Soon witches, goblins, vampires, werewolves, and other personifications of darkness will be knocking on our doors. Jack-o-lanterns, skeletons, and spider web decorations have been visible for weeks, preparing us for the night. Stock-piles of candy have been secreted away, with some occasional invasions from hungry critters, like mice or…me?

Yes, it’s Halloween, occupying more and more attention as the years go by, but possibly, just possibly, a vestige of our remote pagan past, grabbing some familiar corner of our primitive consciousness. Or maybe just plain fun. Angels, fairies, and assorted friendly creatures show up at this time, too.

Perhaps this exuberant show and canvass for goodies does represent our growing distance from purity of heart and piety. If inclined to say so, we may conveniently need to forget the “tricks” that attended the event decades ago—outhouse tippings, cars on roofs, damage to assorted properties. Though they still occur, those offenses are much less celebrated than years ago.

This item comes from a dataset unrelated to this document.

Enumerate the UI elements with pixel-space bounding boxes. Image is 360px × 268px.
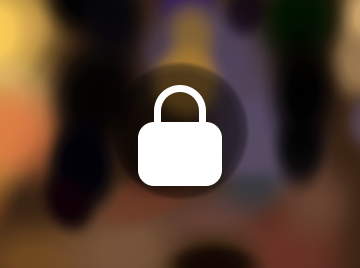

Still the forces of darkness, attending this season of increasing darkness, have plenty of real-life surrogates. A variety of terrorists, plagues, and catastrophes are making their marks in our increasingly populated, crowded, but shrinking human world. Why not have a little fun while we’re at it? Give some things away. Enjoy our children. Love our neighbors. Dress colorfully and silly. Let those evil forces know that at the end of the day we will laugh more than we will cry, and be grateful more than greedy.